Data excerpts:
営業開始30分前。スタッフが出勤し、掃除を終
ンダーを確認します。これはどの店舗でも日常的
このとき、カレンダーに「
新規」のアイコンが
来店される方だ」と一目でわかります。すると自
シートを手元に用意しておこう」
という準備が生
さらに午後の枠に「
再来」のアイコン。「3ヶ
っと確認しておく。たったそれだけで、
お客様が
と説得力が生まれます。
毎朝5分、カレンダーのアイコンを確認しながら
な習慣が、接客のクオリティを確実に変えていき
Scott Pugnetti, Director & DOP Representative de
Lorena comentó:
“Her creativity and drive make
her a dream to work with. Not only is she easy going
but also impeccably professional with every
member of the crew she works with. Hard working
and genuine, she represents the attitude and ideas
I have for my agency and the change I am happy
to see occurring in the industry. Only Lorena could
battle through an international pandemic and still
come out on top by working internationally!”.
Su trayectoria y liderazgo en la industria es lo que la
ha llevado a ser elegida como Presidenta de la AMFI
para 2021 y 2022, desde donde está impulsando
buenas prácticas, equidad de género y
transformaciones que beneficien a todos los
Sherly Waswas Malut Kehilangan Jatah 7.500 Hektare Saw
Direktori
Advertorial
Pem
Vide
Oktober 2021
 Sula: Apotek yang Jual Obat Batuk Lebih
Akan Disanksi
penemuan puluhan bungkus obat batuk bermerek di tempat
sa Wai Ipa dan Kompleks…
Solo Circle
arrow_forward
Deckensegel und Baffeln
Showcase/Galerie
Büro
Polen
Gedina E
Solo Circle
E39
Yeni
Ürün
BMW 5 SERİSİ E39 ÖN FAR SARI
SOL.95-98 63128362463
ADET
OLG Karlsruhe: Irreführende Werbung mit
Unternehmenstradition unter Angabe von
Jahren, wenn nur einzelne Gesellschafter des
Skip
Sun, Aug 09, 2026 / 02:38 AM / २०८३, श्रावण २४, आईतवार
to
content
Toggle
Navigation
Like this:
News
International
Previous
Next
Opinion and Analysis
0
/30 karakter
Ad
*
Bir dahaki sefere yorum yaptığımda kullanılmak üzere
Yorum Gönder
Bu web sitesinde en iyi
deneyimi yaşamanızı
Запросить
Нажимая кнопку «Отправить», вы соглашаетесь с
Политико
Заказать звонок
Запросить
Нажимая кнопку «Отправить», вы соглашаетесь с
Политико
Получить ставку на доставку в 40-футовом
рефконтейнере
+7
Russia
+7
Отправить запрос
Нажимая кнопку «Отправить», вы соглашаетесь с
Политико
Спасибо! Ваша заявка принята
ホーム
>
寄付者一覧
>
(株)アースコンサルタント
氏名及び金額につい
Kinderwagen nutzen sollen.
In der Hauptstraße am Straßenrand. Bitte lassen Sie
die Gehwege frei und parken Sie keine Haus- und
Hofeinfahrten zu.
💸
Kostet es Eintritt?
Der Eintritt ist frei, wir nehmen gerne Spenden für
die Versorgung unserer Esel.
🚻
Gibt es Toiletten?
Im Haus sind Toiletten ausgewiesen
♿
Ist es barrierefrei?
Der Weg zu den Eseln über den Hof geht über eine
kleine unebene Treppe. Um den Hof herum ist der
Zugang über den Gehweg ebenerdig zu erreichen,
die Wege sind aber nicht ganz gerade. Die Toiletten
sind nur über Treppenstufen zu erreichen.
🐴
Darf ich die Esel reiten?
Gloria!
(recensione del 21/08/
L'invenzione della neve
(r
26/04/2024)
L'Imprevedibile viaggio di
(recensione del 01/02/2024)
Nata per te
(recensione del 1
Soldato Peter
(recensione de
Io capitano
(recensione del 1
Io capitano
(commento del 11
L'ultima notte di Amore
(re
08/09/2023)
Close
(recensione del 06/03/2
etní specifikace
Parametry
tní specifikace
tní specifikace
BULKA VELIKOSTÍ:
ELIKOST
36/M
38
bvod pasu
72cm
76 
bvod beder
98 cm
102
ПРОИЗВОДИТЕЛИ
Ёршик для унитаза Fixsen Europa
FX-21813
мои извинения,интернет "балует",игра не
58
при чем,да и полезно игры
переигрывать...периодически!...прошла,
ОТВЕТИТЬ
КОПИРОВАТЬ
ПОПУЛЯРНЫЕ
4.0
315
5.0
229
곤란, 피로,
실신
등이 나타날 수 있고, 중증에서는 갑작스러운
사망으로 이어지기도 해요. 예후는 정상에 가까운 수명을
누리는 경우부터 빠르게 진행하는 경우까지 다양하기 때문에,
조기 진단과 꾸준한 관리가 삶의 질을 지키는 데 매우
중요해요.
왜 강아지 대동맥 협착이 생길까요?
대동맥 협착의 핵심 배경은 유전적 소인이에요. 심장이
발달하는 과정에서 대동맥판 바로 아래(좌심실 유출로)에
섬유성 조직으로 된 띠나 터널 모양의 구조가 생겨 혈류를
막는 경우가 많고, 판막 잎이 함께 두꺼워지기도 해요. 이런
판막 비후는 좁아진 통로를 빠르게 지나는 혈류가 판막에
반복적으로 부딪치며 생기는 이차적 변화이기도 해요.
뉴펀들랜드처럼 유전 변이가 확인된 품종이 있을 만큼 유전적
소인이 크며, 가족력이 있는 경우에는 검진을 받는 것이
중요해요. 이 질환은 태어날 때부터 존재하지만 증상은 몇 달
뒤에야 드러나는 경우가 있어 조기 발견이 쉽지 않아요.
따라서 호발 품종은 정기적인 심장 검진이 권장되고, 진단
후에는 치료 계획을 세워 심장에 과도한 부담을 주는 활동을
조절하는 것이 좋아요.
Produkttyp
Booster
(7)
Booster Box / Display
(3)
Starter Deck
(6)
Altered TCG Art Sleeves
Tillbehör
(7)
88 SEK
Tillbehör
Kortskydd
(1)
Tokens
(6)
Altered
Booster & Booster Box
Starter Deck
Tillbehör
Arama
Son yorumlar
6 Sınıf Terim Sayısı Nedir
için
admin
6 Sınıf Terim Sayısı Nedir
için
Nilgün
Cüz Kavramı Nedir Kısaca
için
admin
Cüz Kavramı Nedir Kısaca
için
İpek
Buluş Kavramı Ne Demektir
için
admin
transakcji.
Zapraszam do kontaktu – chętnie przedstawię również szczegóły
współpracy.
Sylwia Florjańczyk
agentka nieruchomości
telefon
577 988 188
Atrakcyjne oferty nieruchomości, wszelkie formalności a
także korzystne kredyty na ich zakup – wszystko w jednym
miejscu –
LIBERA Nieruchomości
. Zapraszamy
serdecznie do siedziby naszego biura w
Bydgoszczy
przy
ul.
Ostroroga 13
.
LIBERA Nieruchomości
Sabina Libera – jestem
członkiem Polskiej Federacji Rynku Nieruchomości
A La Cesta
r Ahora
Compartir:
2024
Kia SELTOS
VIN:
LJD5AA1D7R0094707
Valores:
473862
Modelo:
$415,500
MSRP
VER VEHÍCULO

Exercise brief> Your task is to reproduce each entry exactly.

Exercise output>
営業開始30分前。スタッフが出勤し、掃除を終
ンダーを確認します。これはどの店舗でも日常的
このとき、カレンダーに「
新規」のアイコンが
来店される方だ」と一目でわかります。すると自
シートを手元に用意しておこう」
という準備が生
さらに午後の枠に「
再来」のアイコン。「3ヶ
っと確認しておく。たったそれだけで、
お客様が
と説得力が生まれます。
毎朝5分、カレンダーのアイコンを確認しながら
な習慣が、接客のクオリティを確実に変えていき
Scott Pugnetti, Director & DOP Representative de
Lorena comentó:
“Her creativity and drive make
her a dream to work with. Not only is she easy going
but also impeccably professional with every
member of the crew she works with. Hard working
and genuine, she represents the attitude and ideas
I have for my agency and the change I am happy
to see occurring in the industry. Only Lorena could
battle through an international pandemic and still
come out on top by working internationally!”.
Su trayectoria y liderazgo en la industria es lo que la
ha llevado a ser elegida como Presidenta de la AMFI
para 2021 y 2022, desde donde está impulsando
buenas prácticas, equidad de género y
transformaciones que beneficien a todos los
Sherly Waswas Malut Kehilangan Jatah 7.500 Hektare Saw
Direktori
Advertorial
Pem
Vide
Oktober 2021
 Sula: Apotek yang Jual Obat Batuk Lebih
Akan Disanksi
penemuan puluhan bungkus obat batuk bermerek di tempat
sa Wai Ipa dan Kompleks…
Solo Circle
arrow_forward
Deckensegel und Baffeln
Showcase/Galerie
Büro
Polen
Gedina E
Solo Circle
E39
Yeni
Ürün
BMW 5 SERİSİ E39 ÖN FAR SARI
SOL.95-98 63128362463
ADET
OLG Karlsruhe: Irreführende Werbung mit
Unternehmenstradition unter Angabe von
Jahren, wenn nur einzelne Gesellschafter des
Skip
Sun, Aug 09, 2026 / 02:38 AM / २०८३, श्रावण २४, आईतवार
to
content
Toggle
Navigation
Like this:
News
International
Previous
Next
Opinion and Analysis
0
/30 karakter
Ad
*
Bir dahaki sefere yorum yaptığımda kullanılmak üzere
Yorum Gönder
Bu web sitesinde en iyi
deneyimi yaşamanızı
Запросить
Нажимая кнопку «Отправить», вы соглашаетесь с
Политико
Заказать звонок
Запросить
Нажимая кнопку «Отправить», вы соглашаетесь с
Политико
Получить ставку на доставку в 40-футовом
рефконтейнере
+7
Russia
+7
Отправить запрос
Нажимая кнопку «Отправить», вы соглашаетесь с
Политико
Спасибо! Ваша заявка принята
ホーム
>
寄付者一覧
>
(株)アースコンサルタント
氏名及び金額につい
Kinderwagen nutzen sollen.
In der Hauptstraße am Straßenrand. Bitte lassen Sie
die Gehwege frei und parken Sie keine Haus- und
Hofeinfahrten zu.
💸
Kostet es Eintritt?
Der Eintritt ist frei, wir nehmen gerne Spenden für
die Versorgung unserer Esel.
🚻
Gibt es Toiletten?
Im Haus sind Toiletten ausgewiesen
♿
Ist es barrierefrei?
Der Weg zu den Eseln über den Hof geht über eine
kleine unebene Treppe. Um den Hof herum ist der
Zugang über den Gehweg ebenerdig zu erreichen,
die Wege sind aber nicht ganz gerade. Die Toiletten
sind nur über Treppenstufen zu erreichen.
🐴
Darf ich die Esel reiten?
Gloria!
(recensione del 21/08/
L'invenzione della neve
(r
26/04/2024)
L'Imprevedibile viaggio di
(recensione del 01/02/2024)
Nata per te
(recensione del 1
Soldato Peter
(recensione de
Io capitano
(recensione del 1
Io capitano
(commento del 11
L'ultima notte di Amore
(re
08/09/2023)
Close
(recensione del 06/03/2
etní specifikace
Parametry
tní specifikace
tní specifikace
BULKA VELIKOSTÍ:
ELIKOST
36/M
38
bvod pasu
72cm
76 
bvod beder
98 cm
102
ПРОИЗВОДИТЕЛИ
Ёршик для унитаза Fixsen Europa
FX-21813
мои извинения,интернет "балует",игра не
58
при чем,да и полезно игры
переигрывать...периодически!...прошла,
ОТВЕТИТЬ
КОПИРОВАТЬ
ПОПУЛЯРНЫЕ
4.0
315
5.0
229
곤란, 피로,
실신
등이 나타날 수 있고, 중증에서는 갑작스러운
사망으로 이어지기도 해요. 예후는 정상에 가까운 수명을
누리는 경우부터 빠르게 진행하는 경우까지 다양하기 때문에,
조기 진단과 꾸준한 관리가 삶의 질을 지키는 데 매우
중요해요.
왜 강아지 대동맥 협착이 생길까요?
대동맥 협착의 핵심 배경은 유전적 소인이에요. 심장이
발달하는 과정에서 대동맥판 바로 아래(좌심실 유출로)에
섬유성 조직으로 된 띠나 터널 모양의 구조가 생겨 혈류를
막는 경우가 많고, 판막 잎이 함께 두꺼워지기도 해요. 이런
판막 비후는 좁아진 통로를 빠르게 지나는 혈류가 판막에
반복적으로 부딪치며 생기는 이차적 변화이기도 해요.
뉴펀들랜드처럼 유전 변이가 확인된 품종이 있을 만큼 유전적
소인이 크며, 가족력이 있는 경우에는 검진을 받는 것이
중요해요. 이 질환은 태어날 때부터 존재하지만 증상은 몇 달
뒤에야 드러나는 경우가 있어 조기 발견이 쉽지 않아요.
따라서 호발 품종은 정기적인 심장 검진이 권장되고, 진단
후에는 치료 계획을 세워 심장에 과도한 부담을 주는 활동을
조절하는 것이 좋아요.
Produkttyp
Booster
(7)
Booster Box / Display
(3)
Starter Deck
(6)
Altered TCG Art Sleeves
Tillbehör
(7)
88 SEK
Tillbehör
Kortskydd
(1)
Tokens
(6)
Altered
Booster & Booster Box
Starter Deck
Tillbehör
Arama
Son yorumlar
6 Sınıf Terim Sayısı Nedir
için
admin
6 Sınıf Terim Sayısı Nedir
için
Nilgün
Cüz Kavramı Nedir Kısaca
için
admin
Cüz Kavramı Nedir Kısaca
için
İpek
Buluş Kavramı Ne Demektir
için
admin
transakcji.
Zapraszam do kontaktu – chętnie przedstawię również szczegóły
współpracy.
Sylwia Florjańczyk
agentka nieruchomości
telefon
577 988 188
Atrakcyjne oferty nieruchomości, wszelkie formalności a
także korzystne kredyty na ich zakup – wszystko w jednym
miejscu –
LIBERA Nieruchomości
. Zapraszamy
serdecznie do siedziby naszego biura w
Bydgoszczy
przy
ul.
Ostroroga 13
.
LIBERA Nieruchomości
Sabina Libera – jestem
członkiem Polskiej Federacji Rynku Nieruchomości
A La Cesta
r Ahora
Compartir:
2024
Kia SELTOS
VIN:
LJD5AA1D7R0094707
Valores:
473862
Modelo:
$415,500
MSRP
VER VEHÍCULO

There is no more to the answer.